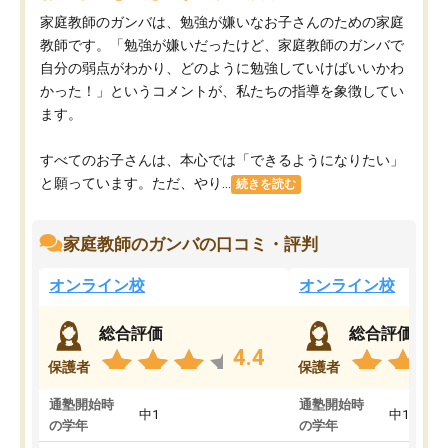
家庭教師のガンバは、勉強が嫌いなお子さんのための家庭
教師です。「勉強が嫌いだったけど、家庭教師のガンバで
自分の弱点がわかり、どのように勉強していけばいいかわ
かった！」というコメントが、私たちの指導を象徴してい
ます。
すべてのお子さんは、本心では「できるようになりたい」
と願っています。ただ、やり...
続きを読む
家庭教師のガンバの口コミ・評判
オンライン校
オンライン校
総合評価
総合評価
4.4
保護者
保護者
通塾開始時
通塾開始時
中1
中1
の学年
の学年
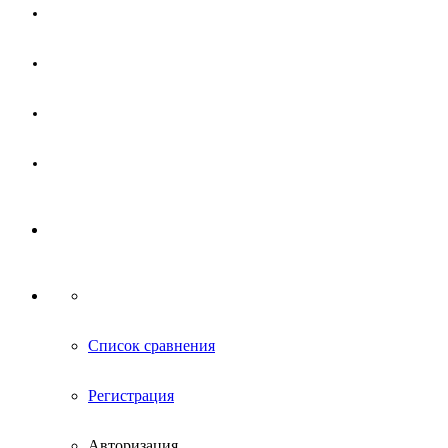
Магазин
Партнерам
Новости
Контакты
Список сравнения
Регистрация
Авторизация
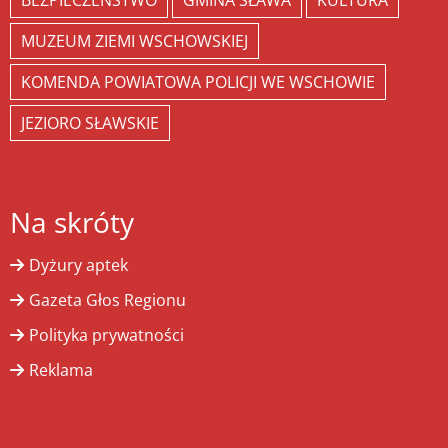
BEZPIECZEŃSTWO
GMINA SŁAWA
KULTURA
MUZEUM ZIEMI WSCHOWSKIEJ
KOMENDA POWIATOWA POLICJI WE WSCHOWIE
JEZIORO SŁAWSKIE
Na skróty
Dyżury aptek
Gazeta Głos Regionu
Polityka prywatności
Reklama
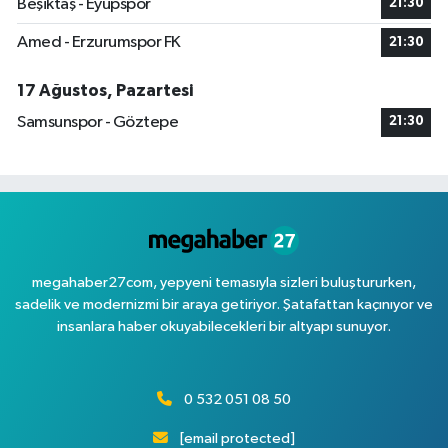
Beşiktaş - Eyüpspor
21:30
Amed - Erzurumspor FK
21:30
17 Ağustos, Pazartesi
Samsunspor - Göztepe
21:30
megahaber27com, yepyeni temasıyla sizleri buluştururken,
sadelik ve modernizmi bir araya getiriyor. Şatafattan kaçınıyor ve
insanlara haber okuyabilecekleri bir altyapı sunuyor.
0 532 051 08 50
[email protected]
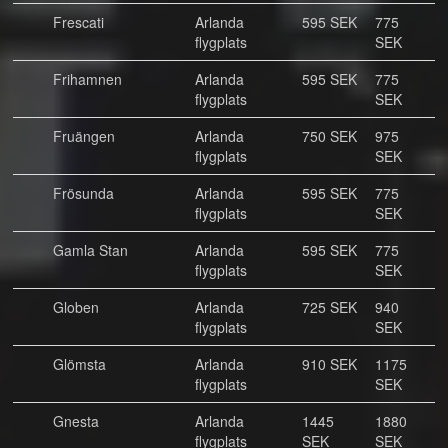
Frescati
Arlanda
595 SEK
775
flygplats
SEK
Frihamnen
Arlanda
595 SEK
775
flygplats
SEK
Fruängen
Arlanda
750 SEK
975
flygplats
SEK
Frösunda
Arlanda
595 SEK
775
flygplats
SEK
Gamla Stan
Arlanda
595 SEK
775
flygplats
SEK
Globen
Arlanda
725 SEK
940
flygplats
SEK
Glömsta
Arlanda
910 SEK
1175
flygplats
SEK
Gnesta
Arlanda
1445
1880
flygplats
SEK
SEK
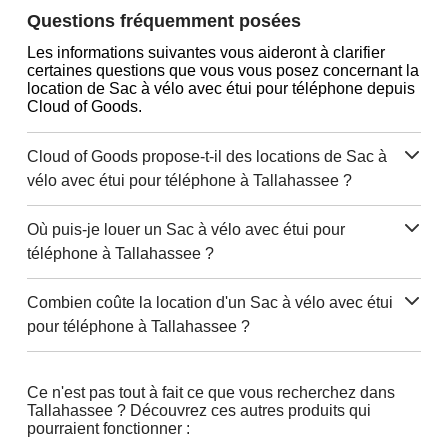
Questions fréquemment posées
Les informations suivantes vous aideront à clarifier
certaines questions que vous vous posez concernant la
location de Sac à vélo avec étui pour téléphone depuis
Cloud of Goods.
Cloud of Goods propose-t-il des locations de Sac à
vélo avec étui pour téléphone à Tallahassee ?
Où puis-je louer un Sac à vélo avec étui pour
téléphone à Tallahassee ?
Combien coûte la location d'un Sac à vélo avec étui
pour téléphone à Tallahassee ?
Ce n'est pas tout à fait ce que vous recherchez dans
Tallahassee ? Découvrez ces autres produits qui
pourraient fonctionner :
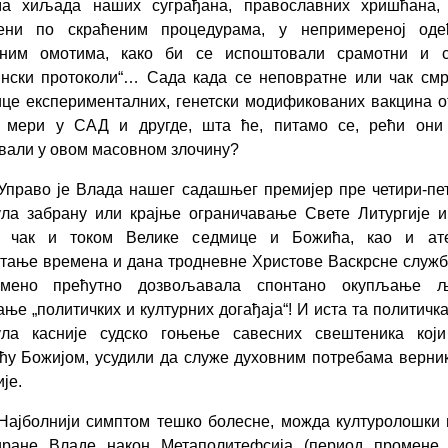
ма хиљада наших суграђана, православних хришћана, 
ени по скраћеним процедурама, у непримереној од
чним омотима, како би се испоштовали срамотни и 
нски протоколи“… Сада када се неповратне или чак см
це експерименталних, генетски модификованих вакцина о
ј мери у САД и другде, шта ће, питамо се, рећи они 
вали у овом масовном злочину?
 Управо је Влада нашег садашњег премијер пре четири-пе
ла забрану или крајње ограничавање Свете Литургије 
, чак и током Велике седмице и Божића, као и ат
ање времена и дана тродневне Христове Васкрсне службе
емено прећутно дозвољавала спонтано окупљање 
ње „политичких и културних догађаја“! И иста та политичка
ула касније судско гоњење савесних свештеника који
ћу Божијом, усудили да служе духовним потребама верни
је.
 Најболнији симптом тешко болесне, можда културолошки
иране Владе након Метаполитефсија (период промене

• _Instructions to follow_
Return each line of the preceding material in which "téléphone" can be found.

• _Answer to the problem_
location de Sac à vélo avec étui pour téléphone depuis
vélo avec étui pour téléphone à Tallahassee ?
téléphone à Tallahassee ?
pour téléphone à Tallahassee ?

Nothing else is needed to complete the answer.